■ **Your task**:
At the line containing "eguridad pública.", begin retyping, and continue word for word until the records below run out.

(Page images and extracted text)
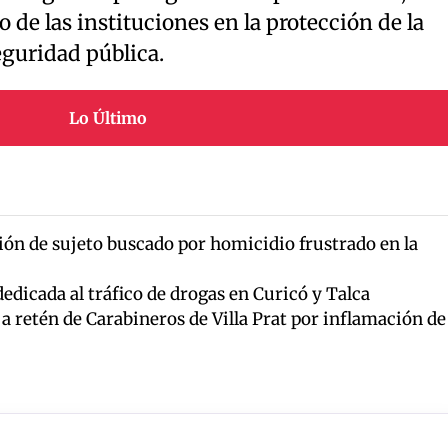
de las instituciones en la protección de la
eguridad pública.
Lo Último
ón de sujeto buscado por homicidio frustrado en la
dicada al tráfico de drogas en Curicó y Talca
 a retén de Carabineros de Villa Prat por inflamación de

■ **Response for this exercise**:
eguridad pública.
Lo Último
ón de sujeto buscado por homicidio frustrado en la
dicada al tráfico de drogas en Curicó y Talca
 a retén de Carabineros de Villa Prat por inflamación de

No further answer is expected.